The Forum for Democratic change (FDC) has eulogized the governor of Bank of Uganda (BoU) Emmanuel Tumusiime-Mutebile who passed on yesterday.
The Central Bank Governor died yesterday at Aga Khan Hospital where he was admitted over diabetes-related complications. Eagle Online exclusively reported on January 4, 2022 that the economist was admitted to the Kenyan Health facility after he collapsed on 31st December 2021.
His death in Nairobi speaks volume about the ailing health facilities in the country. Speaking earlier today, the Party President Patrick Oboi Amuriat said Mutebile did not have to die in office because has been unwell for a number of years and ought to have vacated office.
“We believe Mutebile was held hostage by Mr. Museveni and struggled throughout his tenure at BoU to stabilize the shilling he undermined by printing extra money to sustain the regime. Because of the over-hatching influence of the regime on the bank of Uganda, the economy is on drip,” Amuriat said.

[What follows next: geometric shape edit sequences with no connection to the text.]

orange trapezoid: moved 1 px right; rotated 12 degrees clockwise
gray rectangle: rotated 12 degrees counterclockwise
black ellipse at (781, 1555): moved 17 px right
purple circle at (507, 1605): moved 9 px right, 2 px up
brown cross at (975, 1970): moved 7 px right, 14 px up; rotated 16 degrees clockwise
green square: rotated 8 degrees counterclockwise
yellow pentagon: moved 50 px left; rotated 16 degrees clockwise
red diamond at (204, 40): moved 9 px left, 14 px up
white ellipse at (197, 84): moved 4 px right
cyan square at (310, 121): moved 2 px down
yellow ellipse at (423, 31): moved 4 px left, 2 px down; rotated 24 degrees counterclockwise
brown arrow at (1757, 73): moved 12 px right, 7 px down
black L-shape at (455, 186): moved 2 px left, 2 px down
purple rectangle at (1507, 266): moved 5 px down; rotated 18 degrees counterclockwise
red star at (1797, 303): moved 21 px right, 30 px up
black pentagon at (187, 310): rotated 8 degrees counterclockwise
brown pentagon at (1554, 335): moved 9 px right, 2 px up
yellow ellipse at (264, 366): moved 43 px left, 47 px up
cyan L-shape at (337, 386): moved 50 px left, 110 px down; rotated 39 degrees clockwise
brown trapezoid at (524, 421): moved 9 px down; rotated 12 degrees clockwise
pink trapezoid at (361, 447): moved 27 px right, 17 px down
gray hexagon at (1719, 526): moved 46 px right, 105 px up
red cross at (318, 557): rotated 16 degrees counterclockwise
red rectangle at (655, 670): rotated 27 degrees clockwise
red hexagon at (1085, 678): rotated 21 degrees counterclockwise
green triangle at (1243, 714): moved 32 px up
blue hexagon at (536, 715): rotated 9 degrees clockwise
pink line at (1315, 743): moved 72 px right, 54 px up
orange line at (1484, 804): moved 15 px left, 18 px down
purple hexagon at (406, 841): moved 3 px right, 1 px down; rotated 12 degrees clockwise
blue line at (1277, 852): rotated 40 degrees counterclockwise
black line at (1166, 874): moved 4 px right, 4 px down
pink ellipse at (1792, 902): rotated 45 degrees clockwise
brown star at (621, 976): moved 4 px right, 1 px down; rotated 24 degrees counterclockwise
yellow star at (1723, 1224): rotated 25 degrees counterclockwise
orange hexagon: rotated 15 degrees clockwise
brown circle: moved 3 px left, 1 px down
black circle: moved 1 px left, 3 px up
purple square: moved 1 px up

As a central bank governor, the former legislator said he was the regime’s principal economic advisor and he takes a big share of the blame for its failed economic policies. He said BoU was turned into a Museveni wallet. Remember the first Shs 19 billion bailout to Hassan Bassajjabalaba, NRM Chairman for entrepreneur’s league then and the Shs 142 billion fictitious compensation to the same man.
Mutebile has been on and off duty over the deteriorating health conditions. He was put on daily dialysis because his kidneys had weakened and they couldn’t do their excretion job. He was in September last year admitted at Nakasero hospital for a full week. He was later discharged and continued to be monitored from his Kololo based home. He was admitted to Cleveland hospital in Abu-Dhabi till December when he was discharged.
The 72 year old, whose contract was renewed on January 12th, 2021 for five years, has been at the helm of the central bank since 2001. He is the longest serving Chief Executive in the Bank of Uganda’s history. He is credited with many of the sound economic policies adopted by the Uganda government at the urging of the central bank during the 1990s and the first decade of the 2000s.
Amidst Covid-19 pandemic Mutebile and his team have kept Uganda’s economy generally stable. Inflation has been contained within the BOU target of 5% and the Shilling has remained stable against major currencies.
Mutebile was born on January 27 1949 in Kabale district Kigezi sub-region. He attended Kigezi College Butobere for his O-Level studies and then went to Makerere College School for his A-Level studies.
In 1970, he enrolled at Makerere University to study economics, where he was elected president of the university Students’ Guild.
He was forced to flee Uganda in 1972 after he gave a speech publicly criticizing the expulsion of Asians from the country by President Idi Amin; he fled to England and was able to finish his studies at Durham University graduating with an upper-second in Economics and Politics. In October 1974, he began his post-graduate studies at Balliol College, Oxford.
He returned to East Africa to Tanzania at the University of Dar es Salaam to lecture and conduct research while pursuing his doctorate in economics.
Between the year 1979 and 1984, Tumusiime-Mutebile was appointed to several government positions in Uganda ranging from Deputy Principal Secretary to the President at State House in 1979, to Undersecretary in the Ministry of Planning in 1981 where he rose to Senior Economist and then Chief Economist in 1984. In 1992, he was appointed Permanent Secretary to the newly combined Ministry of Finance Planning & Economic Development, a merger that he had advocated while working under Minister of Finance Gerald Ssendaula.